(Dataset entries)
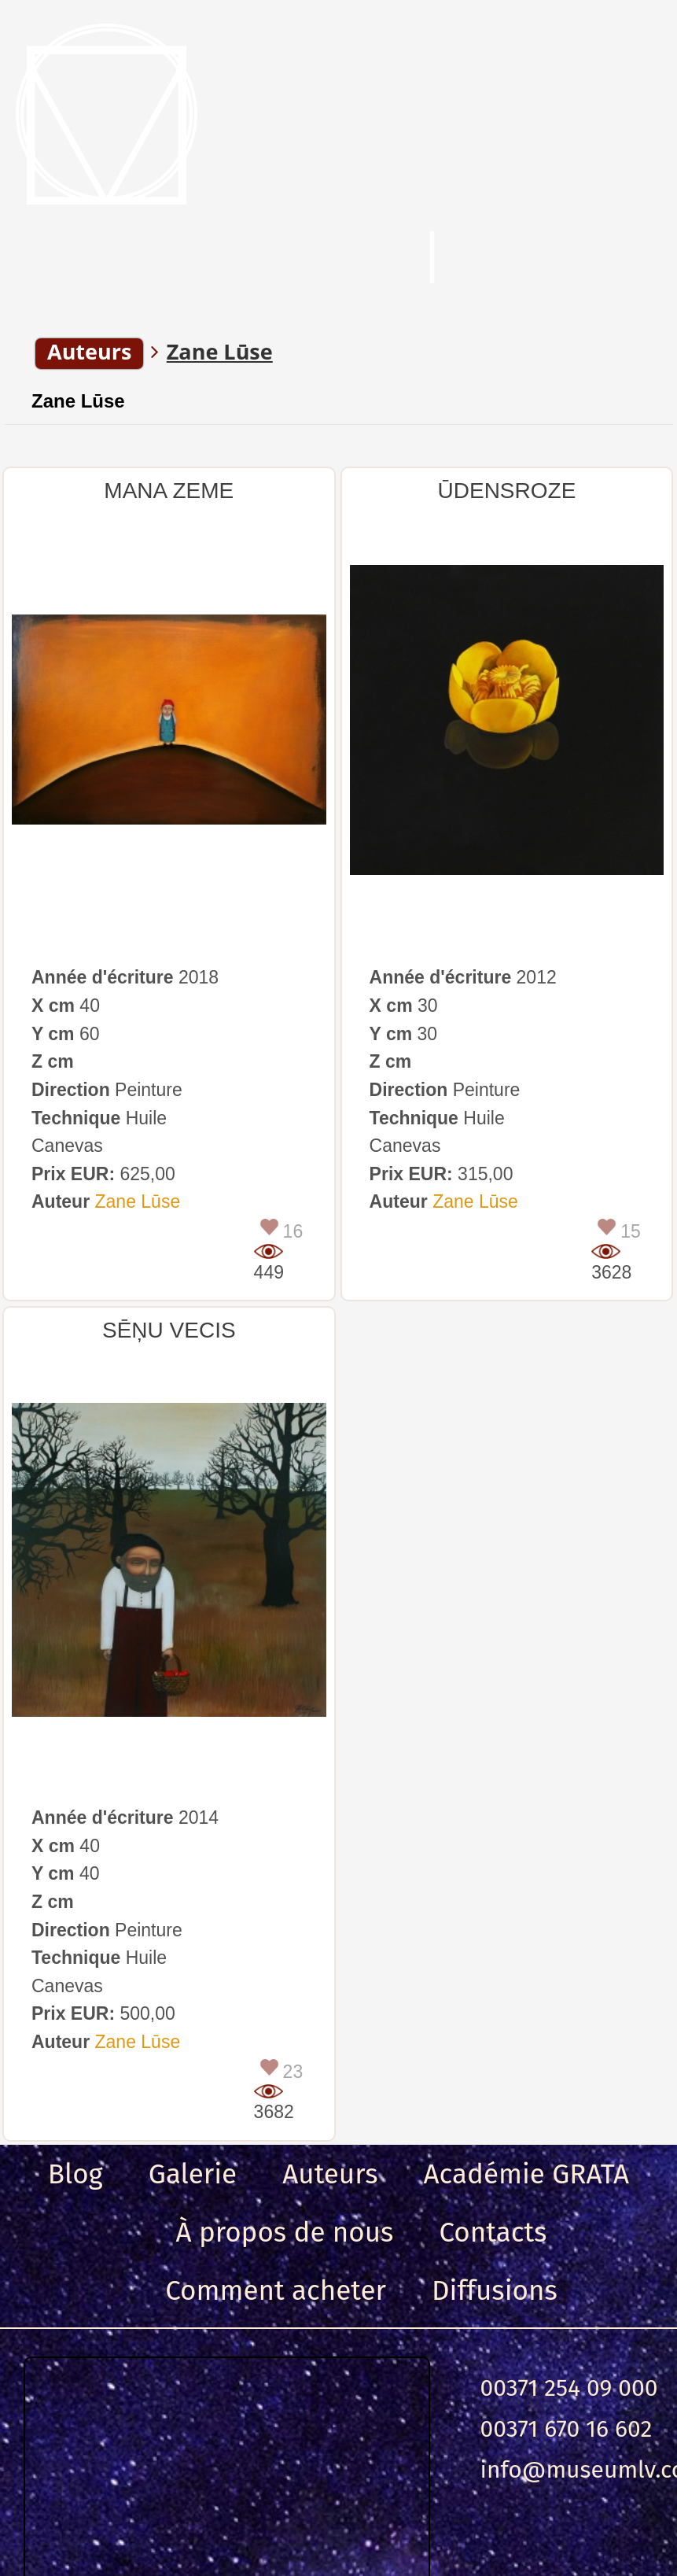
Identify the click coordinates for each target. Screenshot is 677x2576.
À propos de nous (285, 2232)
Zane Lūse (78, 400)
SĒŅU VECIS (169, 1330)
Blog (75, 2173)
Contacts (492, 2232)
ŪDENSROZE (507, 490)
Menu (86, 259)
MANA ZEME (169, 490)
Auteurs (329, 2173)
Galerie (193, 2173)
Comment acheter (275, 2290)
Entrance (564, 259)
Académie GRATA (527, 2173)
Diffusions (494, 2290)
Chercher (299, 259)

• [TASK DESCRIPTION]:
From the first line to the last, set down the records above exactly and skip the pictures.

• [ANSWER BOX]:
Identify the click coordinates for each target. Screenshot is 677x2576.
À propos de nous (285, 2232)
Zane Lūse (78, 400)
SĒŅU VECIS (169, 1330)
Blog (75, 2173)
Contacts (492, 2232)
ŪDENSROZE (507, 490)
Menu (86, 259)
MANA ZEME (169, 490)
Auteurs (329, 2173)
Galerie (193, 2173)
Comment acheter (275, 2290)
Entrance (564, 259)
Académie GRATA (527, 2173)
Diffusions (494, 2290)
Chercher (299, 259)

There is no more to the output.